We study policy evaluation of offline contextual bandits subject to unobserved confounders. Sensitivity analysis methods are commonly used to estimate the policy value under the worst-case confounding over a given uncertainty set. However, existing work often resorts to some coarse relaxation of the uncertainty set for the sake of tractability, leading to overly conservative estimation of the policy value. In this paper, we propose a general estimator that provides a sharp lower bound of the policy value. It can be shown that our estimator contains the recently proposed sharp estimator by Dorn and Guo (2022) as a special case, and our method enables a novel extension of the classical marginal sensitivity model using f-divergence.
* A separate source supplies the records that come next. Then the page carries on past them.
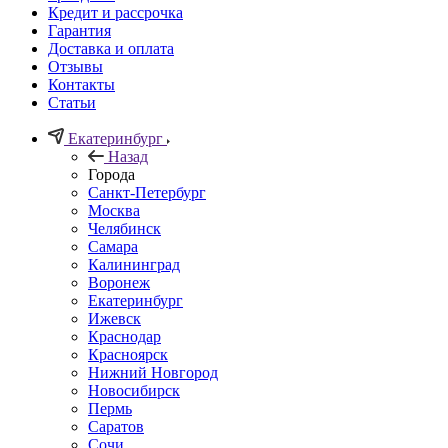
Кредит и рассрочка
Гарантия
Доставка и оплата
Отзывы
Контакты
Статьи
Екатеринбург
Назад
Города
Санкт-Петербург
Москва
Челябинск
Самара
Калининград
Воронеж
Екатеринбург
Ижевск
Краснодар
Красноярск
Нижний Новгород
Новосибирск
Пермь
Саратов
Сочи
To construct our estimator, we leverage the kernel method to obtain a tractable approximation to the conditional moment constraints, which traditional non-sharp estimators failed to take into account. In the theoretical analysis, we provide a condition for the choice of the kernel which guarantees no specification error that biases the lower bound estimation. Furthermore, we provide consistency guarantees of policy evaluation and learning. In the experiments with synthetic and real-world data, we demonstrate the effectiveness of the proposed method.

翻译：我们研究存在未观测混杂因素的离线上下文强盗策略评估问题。敏感性分析方法通常用于在给定不确定性集的最坏混杂情形下估计策略价值。然而，现有工作常因可处理性而对不确定性集进行粗略松弛，导致策略价值估计过度保守。本文提出一种能提供策略价值严格下界的一般估计量。理论表明，该估计量将Dorn与Guo（2022）近期提出的尖锐估计量作为特例，并实现了利用f-散度对经典边际敏感性模型的新颖推广。为构建该估计量，我们利用核方法对条件矩约束进行可处理逼近，而传统非尖锐估计量未能考虑该约束。理论分析中，我们给出了保证下界估计无指定误差的核选择条件，并进一步证明了策略评估与学习的一致性。在合成数据与真实数据的实验中，我们验证了所提方法的有效性。